Last people left running NI now hamstrung after deciding not to appeal sweeping court verdict

Stormont civil servants have decided not to appeal a far-reaching court judgment which said that they do not have authority to take decisions normally made by ministers, the News Letter can reveal.

Monday, 30th July 2018, 7:30 am
Updated Friday, 31st August 2018, 4:59 pm
Karen Bradley has been criticised for her apparent inaction during the Stormont crisis

In a decision which piles enormous pressure on Secretary of State Karen Bradley – who had appeared to openly disagree with the judgment – mandarins have declined to appeal it to the Supreme Court.

Three weeks after the verdict – in relation to planning approval which a senior civil servant had granted for an incinerator outside Mallusk – Stormont’s Department for Infrastructure confirmed last night that it had studied the Court of Appeal ruling “and will not appeal the judgment”.

The fact that the judgment now stands has sweeping implications for public sector decision-making in the continued absence of any devolved administration or direct rule.

A senior Stormont source told the News Letter that departments are “in regular contact with the NIO and they are under no illusions about the seriousness of the issue”.

In a brief statement, Stormont’s lead department, The Executive Office, said: “Departments have always been clear that decision-making is limited without ministers. The Court of Appeal judgment makes the scope to act even more constrained.”

Civil servants had initially lost the case in the High Court, but appealed to the Court of Appeal in an attempt to seek “clarity” on their powers.

In a judgment delivered by Northern Ireland’s Lord Chief Justice, Sir Declan Morgan, Lord Justice Stephens and Lord Justice Treacy, the court comprehensively found against the department, with Lord Justice Treacy saying that civil servants were arguing for a position which was “radical and anti-democratic”.

The judges said that the logic of their ruling was that any decision which would normally be made by a minister could not be made by officials.

However, the secretary of state expressed disappointment at the ruling, telling Parliament that it was “not the decision that we wanted to see”.

Mrs Bradley – who has faced criticism for her apparent inaction in the face of the Stormont crisis – also suggested to the Commons that she was involved in consideration of whether the ruling should be appealed – even though she was not a party to the case and by choosing not to implement direct rule she has no power over Stormont officials, in whose hands that decision was meant to solely lie.

Civil servants – who have been left in a hugely problematic situation by the collapse of devolution and the refusal of the prime minister to implement direct rule – have now brought a degree of clarity to their powers by accepting the Court of Appeal ruling.

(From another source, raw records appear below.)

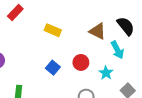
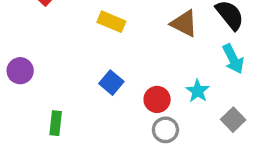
cyan arrow: (117, 50) -> (233, 59), moved
red circle: (81, 62) -> (157, 99), moved

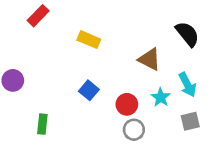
brown triangle: (184, 23) -> (149, 59), moved
cyan arrow: (233, 59) -> (187, 85), moved
gray square: (233, 120) -> (190, 121), turned 30

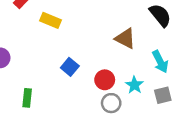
yellow rectangle: (89, 40) -> (50, 20), moved
cyan star: (161, 97) -> (134, 85), moved

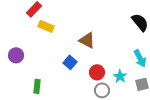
yellow rectangle: (50, 20) -> (46, 26), moved
brown triangle: (125, 38) -> (87, 40), moved

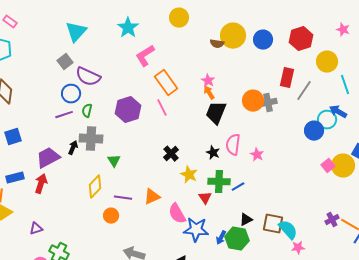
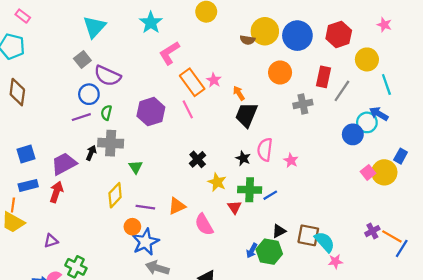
blue circle: (263, 40) -> (297, 36), size x1.4
pink star: (208, 81) -> (214, 80), moved
orange circle: (253, 101) -> (280, 72), moved
blue square: (13, 137) -> (26, 154), moved
blue star: (196, 230) -> (145, 242), moved, turned -30

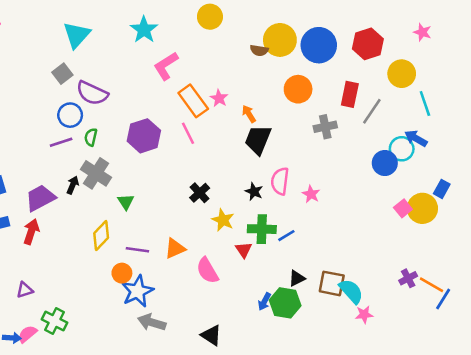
gray cross: (111, 143) -> (96, 173), turned 30

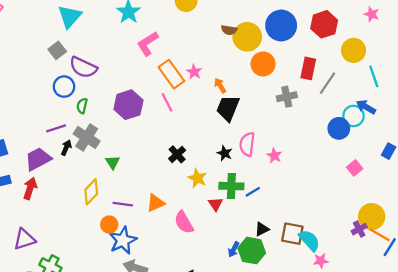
yellow circle: (280, 40) -> (247, 37), moved
purple line: (61, 142) -> (56, 128), moved
yellow circle: (422, 208) -> (372, 217), moved
purple triangle: (25, 290) -> (24, 239), size x1.5

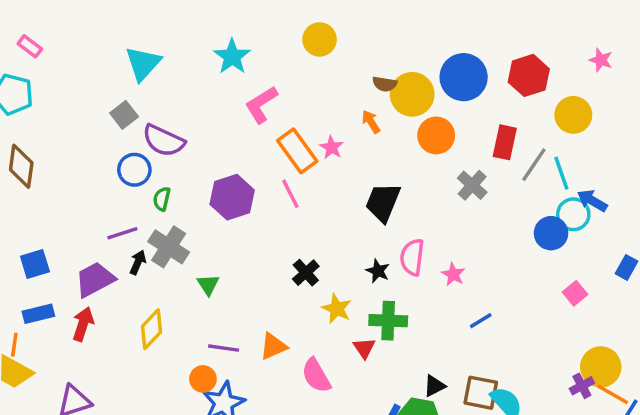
cyan line: (374, 76) -> (561, 173), moved
orange arrow: (220, 85) -> (371, 122), moved
gray cross: (287, 97) -> (472, 185), turned -36
yellow diamond: (91, 192) -> (152, 329), moved
blue line: (253, 192) -> (481, 321), moved

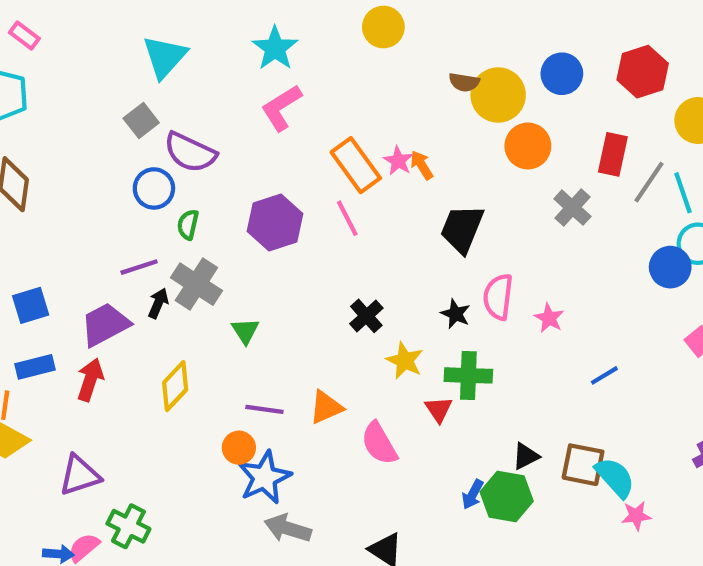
blue circle: (464, 77) -> (562, 74), size x0.7
pink L-shape: (261, 105) -> (281, 108), moved
orange arrow: (371, 122) -> (422, 165), moved
blue line: (481, 321) -> (604, 375), moved

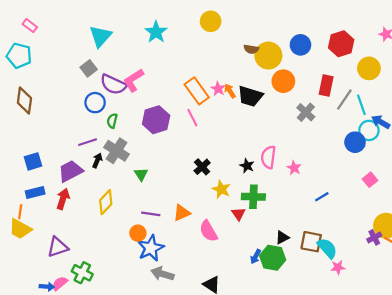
pink L-shape: (281, 108) -> (134, 80), moved
black trapezoid: (462, 229) -> (250, 96), moved, turned -95

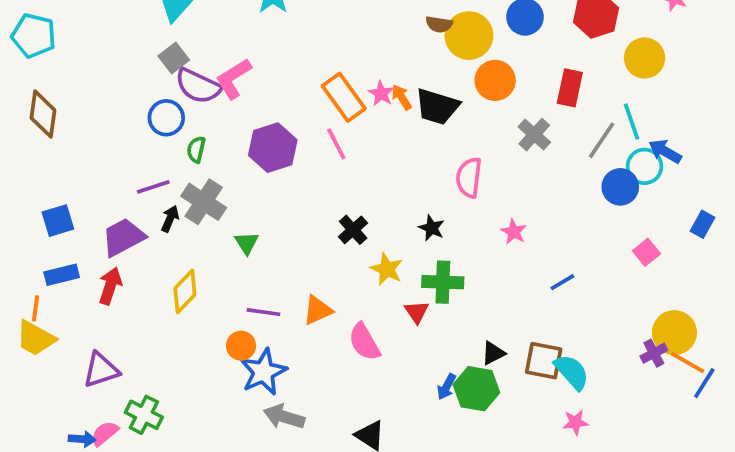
gray square: (89, 68) -> (174, 58), moved
gray line: (344, 99) -> (602, 140), moved
pink semicircle: (268, 157) -> (469, 178), moved
pink star: (338, 267) -> (575, 422), moved

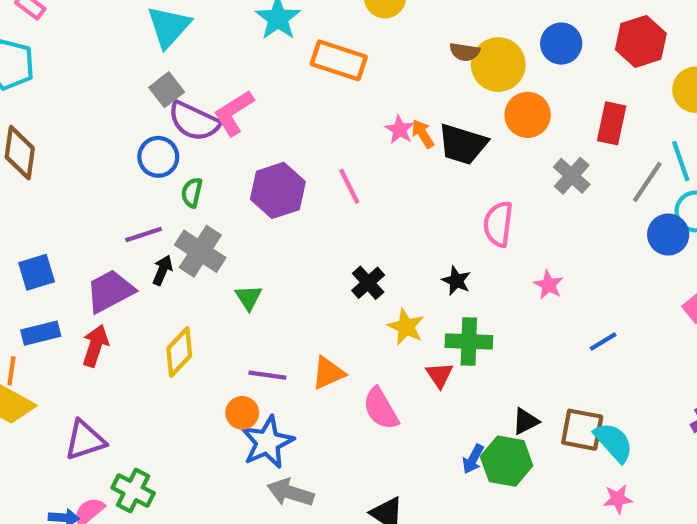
orange rectangle: (344, 97) -> (339, 60), moved, turned -36

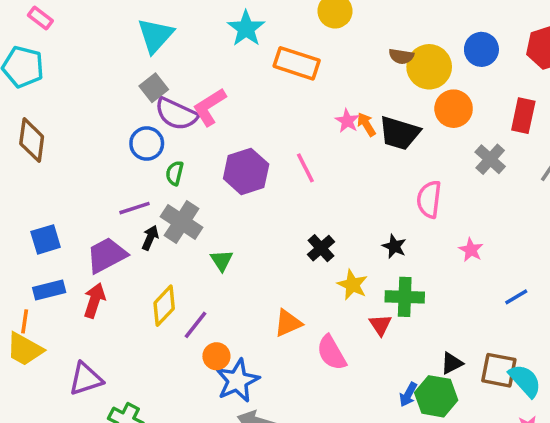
purple line: (267, 375) -> (196, 325), moved, turned -60

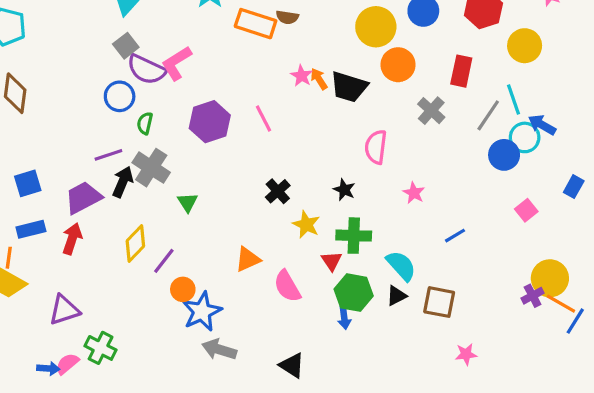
brown semicircle: (401, 56) -> (287, 17), moved
black arrow: (150, 238) -> (123, 182), size x1.4
cyan semicircle: (525, 381) -> (401, 266), moved
blue arrow: (408, 395) -> (344, 318), moved, turned -35
green hexagon: (436, 396) -> (354, 293), moved

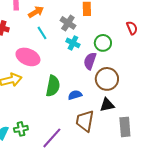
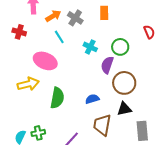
gray cross: (68, 23) -> (75, 18), moved
green semicircle: (53, 86) -> (57, 98), moved

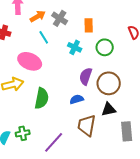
orange rectangle: (104, 13) -> (89, 25), moved
purple semicircle: (107, 65) -> (86, 76), moved

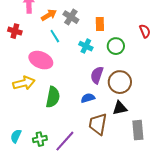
green cross: (23, 133) -> (40, 139), moved

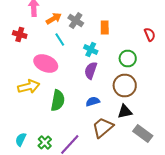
green circle: (116, 46) -> (128, 58), moved
purple semicircle: (97, 75) -> (91, 70), moved
brown trapezoid: (98, 124) -> (103, 128), turned 40
gray rectangle: (138, 130) -> (143, 134), turned -48
green cross: (40, 139) -> (45, 142), turned -32

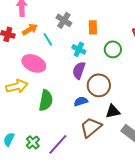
orange arrow: (54, 18) -> (30, 29), moved
green circle: (128, 58) -> (113, 49), moved
brown circle: (125, 86) -> (99, 85), moved

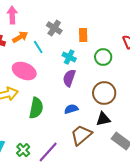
brown circle: (99, 85) -> (104, 93), moved

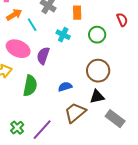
purple semicircle: (69, 78) -> (43, 56), moved

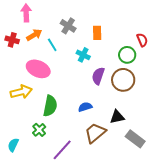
green circle: (97, 35) -> (127, 55), moved
purple semicircle: (43, 56) -> (98, 76), moved
brown circle: (98, 71) -> (123, 80), moved
green cross: (17, 128) -> (39, 130), moved

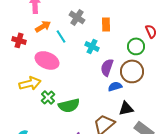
red cross: (12, 40) -> (19, 40), moved
green semicircle: (50, 106) -> (69, 105), moved, turned 65
blue semicircle: (85, 107) -> (115, 86), moved
green cross: (39, 130) -> (48, 97), moved

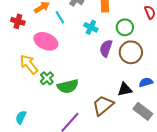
green circle: (136, 46) -> (125, 27), moved
yellow arrow: (30, 83) -> (29, 64), turned -115
blue semicircle: (115, 86) -> (146, 82), moved

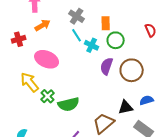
cyan line: (60, 17) -> (77, 35), moved
red cross: (18, 21) -> (19, 39), turned -32
green circle: (125, 27) -> (116, 40), moved

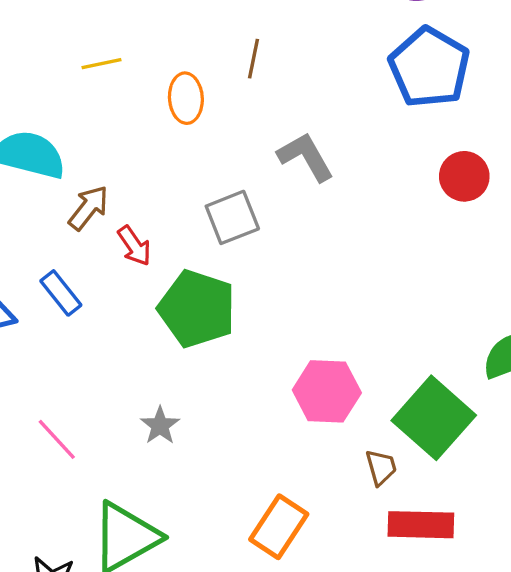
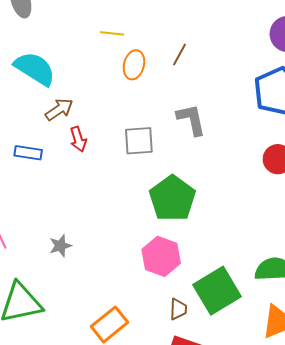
yellow line: (102, 64) -> (112, 33), moved
blue rectangle: (61, 293) -> (28, 153), turned -60
green pentagon: (197, 309) -> (172, 198), moved

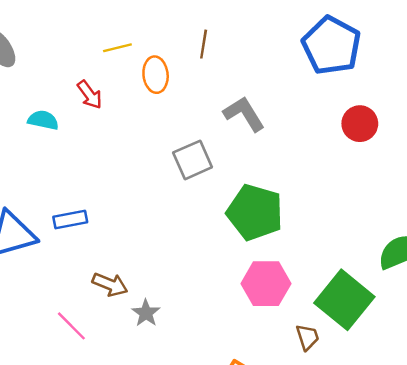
cyan semicircle: (35, 69) -> (43, 120), size x0.6
brown arrow: (59, 109) -> (110, 285), moved, turned 76
red arrow: (78, 139) -> (90, 95), moved

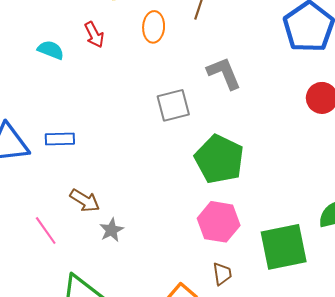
green square: (344, 300) -> (284, 247), turned 30
brown trapezoid: (307, 337) -> (222, 274), moved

The decision about whether to appeal demonstrates how they are now routinely being asked to take decisions which are essentially political in nature.

Had they appealed the decision, that would itself have represented an intensely political decision of the sort which would normally be taken by a minister because it would mean using public money to instruct lawyers to argue that they ought to have the powers of democratically elected ministers, despite the ruling of four judges.

But by not appealing, civil servants also acted in a political way, given the clear political implications of the current predicament.

The decision also represents a significant victory for anti-incinerator campaigners who raised money to fight the case and took on publicly funded lawyers in both the original case and the appeal.

The case was taken by Colin Buick of the NoArc21 residents’ group – which has undertaken a David versus Goliath fight against Arc21, a body funded by most of Northern Ireland’s councils, which wanted to build the incinerator.

Mr Buick’s case was funded with money raised by everything from prize draws to online crowdfunding.

Although this judgment has stopped planning permission for the incinerator for now, it may not be the end of the road for the incinerator plans.

The court did not consider arguments against the incinerator in principle and only dealt with the narrow procedural grounds of whether civil servants had the power to grant planning approval.

In a bizarre twist, Mr Buick’s campaign against the incinerator was backed by every major political party. However, those same parties are meant to be – via their councillors – in control of Arc 21, the public body attempting to build the incinerator.